Yep, I keep working the Björk angle. As Variety is reporting (I, of course, heard via Nathaniel), Jonny Greenwood's There Will Be Blood score has been disqualified for Oscar contention because, according to AMPAS, it incorporates too much music by other composers, and also too many of Greenwood's pre-existing compositions. Keep reading the Variety article, and you learn that Into the Wild has also been barred for having such a song-driven score. I guess we're not meant to worry about that bogus Babel win last year, or David Hirschfelder's nomination for Shine (just a wee bit of non-Hirschfelderiana in that score...), or the Godfather paradox that even Variety can't help but mention. What this really means is, I get a free pass to change my predix, which I wanted to change anyway, because Oscar probably wouldn't have gone for Greenwood's avant-gardism anyway. So:

BEST ORIGINAL SCORE
ALL NEON LIKE The Assassination of Jesse James by the Coward Robert Ford (Cave & Ellis); Atonement (Marianelli); Eastern Promises (Shore); The Kite Runner (Iglesias); Lust, Caution (Desplat)
UNRAVEL (aka IT'S NOT UP TO YOU, aka FROSTI, aka disqualified scores) Enchanted (Menken); Into the Wild (Brook, King, and Vedder); There Will Be Blood (Greenwood)
POSSIBLY MAYBE Grace Is Gone (Eastwood); Michael Clayton (Howard)
IT'S OH SO QUIET Beowulf (Silvestri); Ratatouille (Giacchino)

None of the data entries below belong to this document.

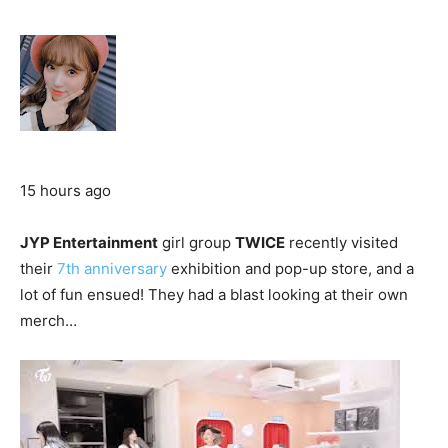
15 hours ago
JYP Entertainment
girl group
TWICE
recently visited
their
7th anniversary
exhibition and pop-up store, and a
lot of fun ensued! They had a blast looking at their own
merch…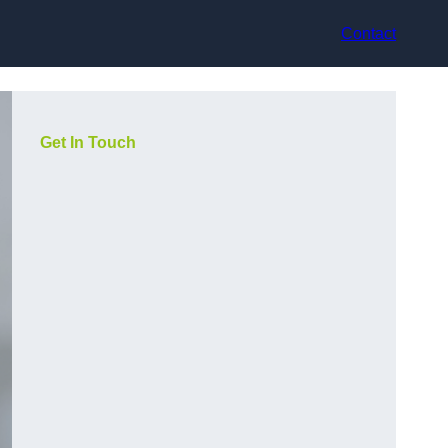
Contact
Get In Touch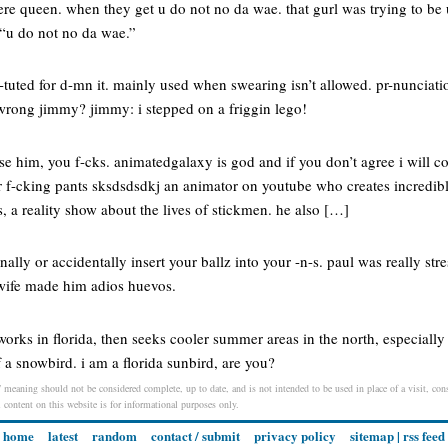
here queen. when they get u do not no da wae. that gurl was trying to b
 “u do not no da wae.”
-tuted for d-mn it. mainly used when swearing isn’t allowed. pr-nunciatio
 wrong jimmy? jimmy: i stepped on a friggin lego!
ise him, you f-cks. animatedgalaxy is god and if you don’t agree i will 
r f-cking pants sksdsdsdkj an animator on youtube who creates incredibl
 a reality show about the lives of stickmen. he also […]
nally or accidentally insert your ballz into your -n-s. paul was really st
wife made him adios huevos.
orks in florida, then seeks cooler summer areas in the north, especially 
f a snowbird. i am a florida sunbird, are you?
/ meaning should not be considered complete, up to date, and is not intended to be used in place of a visit, consu
l content on this website is for informational purposes only.
home
latest
random
contact / submit
privacy policy
sitemap
|
rss feed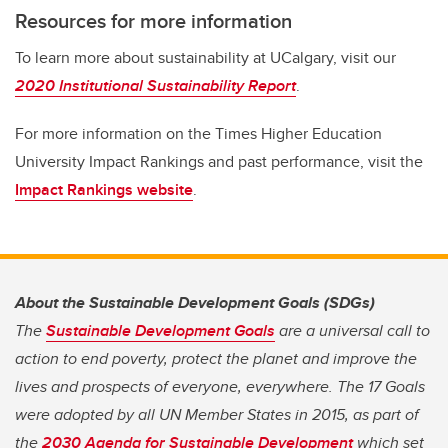
Resources for more information
To learn more about sustainability at UCalgary, visit our
2020 Institutional Sustainability Report
.
For more information on the Times Higher Education
University Impact Rankings and past performance, visit the
Impact Rankings website
.
About the Sustainable Development Goals (SDGs)
The
Sustainable Development Goals
are a universal call to
action to end poverty, protect the planet and improve the
lives and prospects of everyone, everywhere. The 17 Goals
were adopted by all UN Member States in 2015, as part of
the
2030 Agenda for Sustainable Development
which set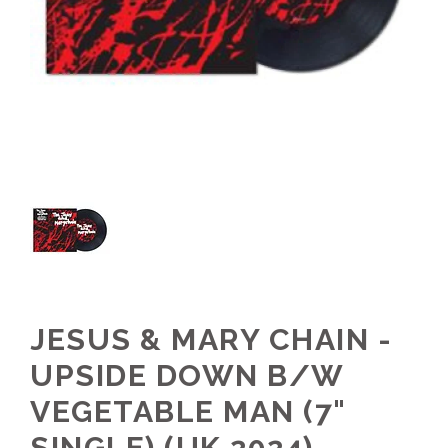
JESUS & MARY CHAIN -
UPSIDE DOWN B/W
VEGETABLE MAN (7"
SINGLE) (UK 2024)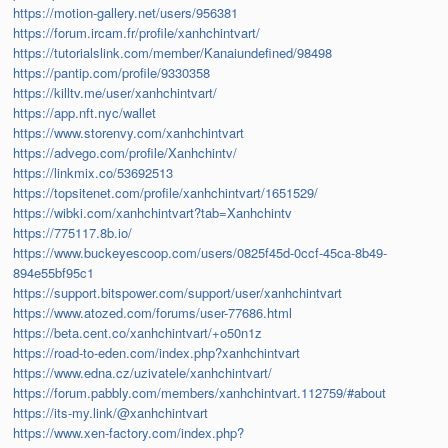
https://motion-gallery.net/users/956381
https://forum.ircam.fr/profile/xanhchintvart/
https://tutorialslink.com/member/Kanaiundefined/98498
https://pantip.com/profile/9330358
https://killtv.me/user/xanhchintvart/
https://app.nft.nyc/wallet
https://www.storenvy.com/xanhchintvart
https://advego.com/profile/Xanhchintv/
https://linkmix.co/53692513
https://topsitenet.com/profile/xanhchintvart/1651529/
https://wibki.com/xanhchintvart?tab=Xanhchintv
https://775117.8b.io/
https://www.buckeyescoop.com/users/0825f45d-0ccf-45ca-8b49-
894e55bf95c1
https://support.bitspower.com/support/user/xanhchintvart
https://www.atozed.com/forums/user-77686.html
https://beta.cent.co/xanhchintvart/+o50n1z
https://road-to-eden.com/index.php?xanhchintvart
https://www.edna.cz/uzivatele/xanhchintvart/
https://forum.pabbly.com/members/xanhchintvart.112759/#about
https://its-my.link/@xanhchintvart
https://www.xen-factory.com/index.php?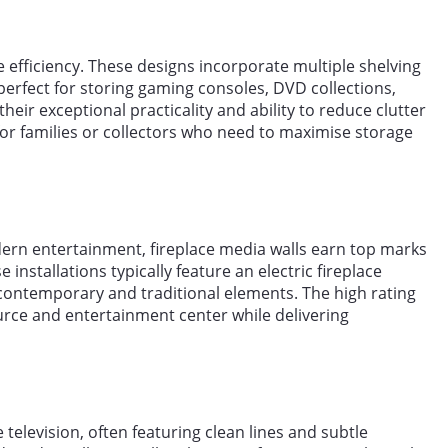
 efficiency. These designs incorporate multiple shelving
perfect for storing gaming consoles, DVD collections,
heir exceptional practicality and ability to reduce clutter
for families or collectors who need to maximise storage
ern entertainment, fireplace media walls earn top marks
 installations typically feature an electric fireplace
f contemporary and traditional elements. The high rating
ource and entertainment center while delivering
television, often featuring clean lines and subtle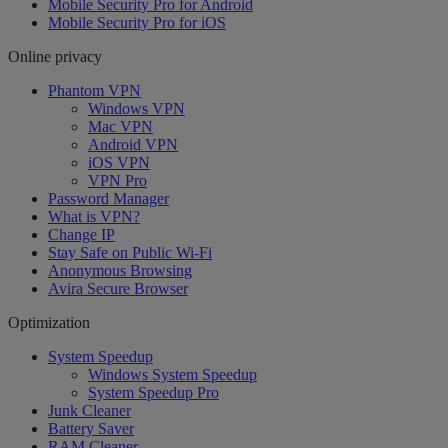
Mobile Security Pro for Android
Mobile Security Pro for iOS
Online privacy
Phantom VPN
Windows VPN
Mac VPN
Android VPN
iOS VPN
VPN Pro
Password Manager
What is VPN?
Change IP
Stay Safe on Public Wi-Fi
Anonymous Browsing
Avira Secure Browser
Optimization
System Speedup
Windows System Speedup
System Speedup Pro
Junk Cleaner
Battery Saver
RAM Cleaner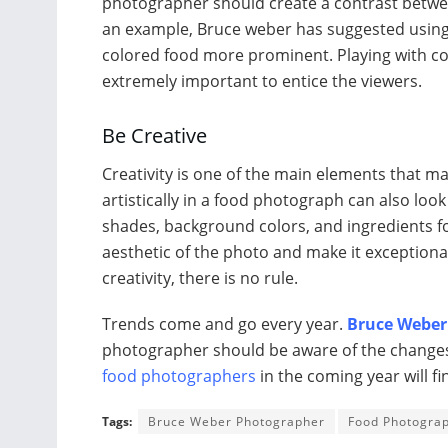
photographer should create a contrast betwee
an example, Bruce weber has suggested using 
colored food more prominent. Playing with col
extremely important to entice the viewers.
Be Creative
Creativity is one of the main elements that m
artistically in a food photograph can also loo
shades, background colors, and ingredients fo
aesthetic of the photo and make it exception
creativity, there is no rule.
Trends come and go every year.
Bruce Weber
photographer should be aware of the changes 
food photographers
in the coming year will fi
Tags:
Bruce Weber Photographer
Food Photogra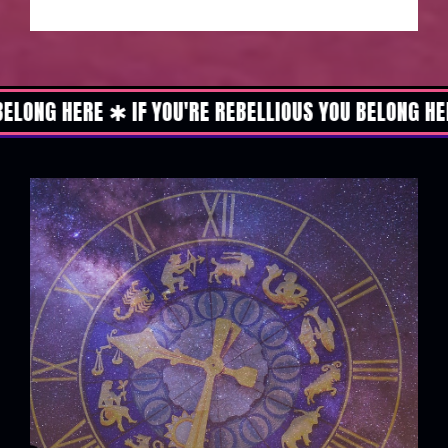
ERE ✱ IF YOU'RE REBELLIOUS YOU BELONG HERE ✱ IF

While I'm at it, since I totally, completely can't help it, here's one more change that I've just got to make, since ModFab's predictions reminded me that I forgot about American Gangster's screenplay as a possibility. So:

BEST ORIGINAL
SCREENPLAY

ALL NEON LIKE American Gangster (Zaillian); Juno (Cody); Lars and the Real Girl (Oliver); Michael Clayton (Gilroy); Ratatouille (Bird, Capobianco, Pinkava)
POSSIBLY MAYBE The Savages (Jenkins); Eastern Promises (Knight); Before the Devil Knows You're Dead (Masterson); 4 Months, 3 Weeks, and 2 Days (Mungiu)
IT'S OH SO QUIET Knocked Up (Apatow); Waitress (Shelley); Once (Carney); I'm Not There (Haynes)

I've emended both of these categories in the long prediction post and updated the explanatory logic as necessary. Surely, this is it? Will more rules be broken or categories thrown into disrepute? Will it turn out at midnight tonight that Cate Blanchett or Tilda Swinton really is genderless, and thus must be disqualified from all acting categories? Is Marion Cotillard really Edith Piaf? She did "die" suspiciously young...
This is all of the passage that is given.